Zaburzenia w sferze fizycznej
Bulimia podobnie jak anoreksja powoduje wielkie wyniszczenie fizyczne organizmu. Z konsekwencji fizycznych wymienić można chociażby:
- zaburzenia równowagi elektrolitów:
- hipokaliemia, która może doprowadzić do zaburzeń pracy serca (zawał, arytmia,
- zaburzenia krzepnięcia krwi,
- osłabienie kości,
- osłabienie zębów,
- większe ryzyko osteoporozy,
- zaburzenia trawienia;
- problemy związane z wymiotami (częsty kontakt z kwasem żołądkowym):
- uszkodzenie szkliwa,
- podrażnienie gardła,
- próchnica zębów,
- schorzenia dziąseł,
- uszkodzenie przełyku i żołądka,
- rozciągnięcie żołądka,
- zapalenie trzustki,
- wrzody żołądka,
- obrzęk ślinianek podżuchwowych (to jeden z pierwszych objawów),
- rany na języku,
- charakterystyczne blizny i otarcia na placach dłoni (zazwyczaj na jednej ręce),
- nowotwór krtani lub przełyku;
- osłabienie ścian odbytnicy,
- hemoroidy,
- zawroty głowy,
- odwodnienie organizmu,
- stałe uczucie zmęczenia,
- omdlenia,
- zaburzenia cyklu miesiączkowego – aż do jej zaniku,
- zaburzenia snu,
- zawroty głowy,
- zaburzenia widzenia,
- zaburzenie potrzeb seksualnych,
- anemię,
- bóle stawów,
- niedokrwistość,
- wypadanie włosów,
- obniżenie odporności,
- rozstępy skórne,
- problemy z płodnością.
wstrząs kardiologiczny) oraz osłabienia siły mięśniowej,
Poza zaburzeniami fizycznymi pojawiają się również skutki psychiczne, takie jak np.: napięcie, rozdrażnienie, poczucie samotności, depresja, a nawet próby samobójcze.

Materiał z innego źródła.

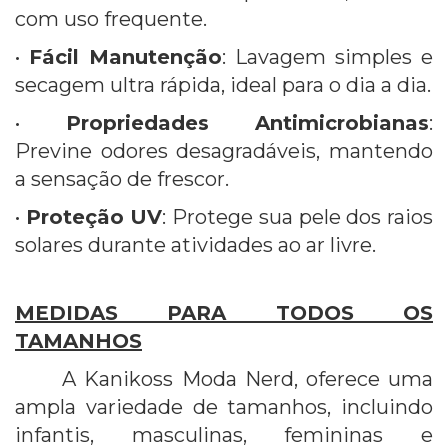
com uso frequente.
•
Fácil Manutenção
: Lavagem simples e
secagem ultra rápida, ideal para o dia a dia.
•
Propriedades Antimicrobianas
:
Previne odores desagradáveis, mantendo
a sensação de frescor.
•
Proteção UV
: Protege sua pele dos raios
solares durante atividades ao ar livre.
MEDIDAS PARA TODOS OS
TAMANHOS
A Kanikoss Moda Nerd, oferece uma
ampla variedade de tamanhos, incluindo
infantis, masculinas, femininas e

Leczenie, czyli wsparcie specjalistów i rodziny
Bulimia nie należy do łatwych chorób. Bez pomocy specjalisty terapeuty w dziedzinie tego typu zaburzeń psychicznych trudno wyjść z jej sideł. Odpowiednio rozpisana terapia jest szansą na to, że osoba chorująca na kompulsywne objadanie się powoli wróci do równowagi psychicznej sama ze sobą. Równie ważna w tym procesie jest rola dietetyka, który z kolei opracuje odpowiednią dietę. W leczeniu bulimii liczy się także wsparcie najbliższych.